**DATASET EXCERPTS**

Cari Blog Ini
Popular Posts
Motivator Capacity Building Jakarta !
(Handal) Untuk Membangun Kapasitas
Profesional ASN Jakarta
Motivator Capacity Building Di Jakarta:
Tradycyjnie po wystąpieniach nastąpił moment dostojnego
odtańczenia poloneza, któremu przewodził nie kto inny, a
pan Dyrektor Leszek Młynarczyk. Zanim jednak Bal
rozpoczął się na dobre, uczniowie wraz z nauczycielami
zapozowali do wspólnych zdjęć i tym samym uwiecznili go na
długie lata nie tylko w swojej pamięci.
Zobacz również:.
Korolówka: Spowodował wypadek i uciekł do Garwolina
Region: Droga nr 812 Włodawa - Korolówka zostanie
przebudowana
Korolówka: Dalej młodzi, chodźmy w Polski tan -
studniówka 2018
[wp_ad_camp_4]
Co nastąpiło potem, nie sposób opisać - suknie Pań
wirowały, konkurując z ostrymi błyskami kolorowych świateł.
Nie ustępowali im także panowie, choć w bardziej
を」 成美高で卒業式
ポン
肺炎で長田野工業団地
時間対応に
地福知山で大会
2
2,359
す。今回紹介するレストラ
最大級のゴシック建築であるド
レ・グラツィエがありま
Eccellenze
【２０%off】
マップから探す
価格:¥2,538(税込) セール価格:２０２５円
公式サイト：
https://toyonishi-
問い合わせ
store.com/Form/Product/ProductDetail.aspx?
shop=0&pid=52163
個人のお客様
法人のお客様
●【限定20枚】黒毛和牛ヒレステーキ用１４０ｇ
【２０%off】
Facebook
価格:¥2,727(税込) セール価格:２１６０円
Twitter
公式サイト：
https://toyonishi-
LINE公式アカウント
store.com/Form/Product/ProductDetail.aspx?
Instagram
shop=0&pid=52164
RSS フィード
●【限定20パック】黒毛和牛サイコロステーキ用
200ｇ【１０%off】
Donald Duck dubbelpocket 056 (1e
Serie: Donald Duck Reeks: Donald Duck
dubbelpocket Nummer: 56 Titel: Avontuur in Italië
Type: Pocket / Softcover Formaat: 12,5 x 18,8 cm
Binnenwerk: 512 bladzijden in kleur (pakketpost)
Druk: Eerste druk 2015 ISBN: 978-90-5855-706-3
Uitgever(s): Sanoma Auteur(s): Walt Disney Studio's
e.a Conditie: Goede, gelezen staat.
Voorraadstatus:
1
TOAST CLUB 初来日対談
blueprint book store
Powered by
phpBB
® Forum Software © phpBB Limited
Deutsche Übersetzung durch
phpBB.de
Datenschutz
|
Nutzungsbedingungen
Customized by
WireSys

**PROBLEM REQUIREMENTS**
For the listing above, state how many lines hold the string "Korolówka", giving the number alone.

**EXPECTED ANSWER**
3